With a global recovery that remains fragile, it is incumbent upon us to act with the same unity of purpose, the same sense of urgency, and the same commitment to the enlightened exercise of our national sovereignties as we did at the depths of the crisis, Canadian Prime Minister Stephen Harper said in a statement at the opening of the G20 meeting.

SOURCES OF FRICTION

World leaders took their seats shortly after 9 a.m. Toronto time (1300 GMT). Germany's Angela Merkel was seated next to Britain's David Cameron, who joked earlier this week that he would try not to wrestle her to the ground when Germany and England meet in the World Cup later on Sunday.

More than 400 people were arrested after demonstrations turned violent in downtown Toronto on Saturday and police braced for more possible trouble on Sunday.

With sluggish growth in many developed countries, Washington fears Europe's drive to slash post-recession debt could derail the recovery, a worry also voiced by other G20 leaders, including Indian Prime Minister Manmohan Singh.

UN Secretary-General Ban Ki-moon said he understood the pressure to put public finances back on a sustainable path, but urged G20 leaders to be mindful of who bore the burden.

We must not balance budgets on the backs of the world's poorest people, Ban said at a G20 dinner Saturday evening.
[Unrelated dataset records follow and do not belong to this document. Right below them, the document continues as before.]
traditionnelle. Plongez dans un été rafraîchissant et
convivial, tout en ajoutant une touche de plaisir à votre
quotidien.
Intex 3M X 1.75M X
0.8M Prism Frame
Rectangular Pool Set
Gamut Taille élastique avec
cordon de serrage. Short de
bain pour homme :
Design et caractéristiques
The G20 leaders are set to announce a concerted effort to halve public sector deficits within three years and stabilize government debt. At the same time they recognize that the start of that process will take place at different speeds, according to a draft communique that Reuters obtained.

The document acknowledges that after the downturn, the economic recovery varies in pace across the world and there is a delicate balance needed between restoring budget discipline and sustaining growth.

There is a risk that synchronized fiscal adjustment across several major economies could adversely impact the recovery, it says. There is also a risk that the failure to implement consolidation when necessary would undermine confidence and hamper growth.

TACKLING DEBT MOUNTAINS

Halving deficits looks easily achievable, considering President Barack Obama has already pledged to do that and Europe sees the target as a bare minimum.

Stabilizing debt as a percentage of total output within six years may be more difficult. Obama's budget forecasts show the debt ratio rising at least through 2015, and most advanced Western economies face rising health care and retiree costs as their populations age.

Regulatory reform was another source of friction. U.S. lawmakers agreed on a package of reforms, but the G20 has struggled to come up with a common set of rules.

Josef Ackermann, chief executive of Deutsche Bank, said he was concerned the lack of international consistency would lead to an uneven playing field.

If you don't have a coordinated approach to regulatory (systems)... then there's the risk of regulatory arbitrage, he told Reuters in Cape Town.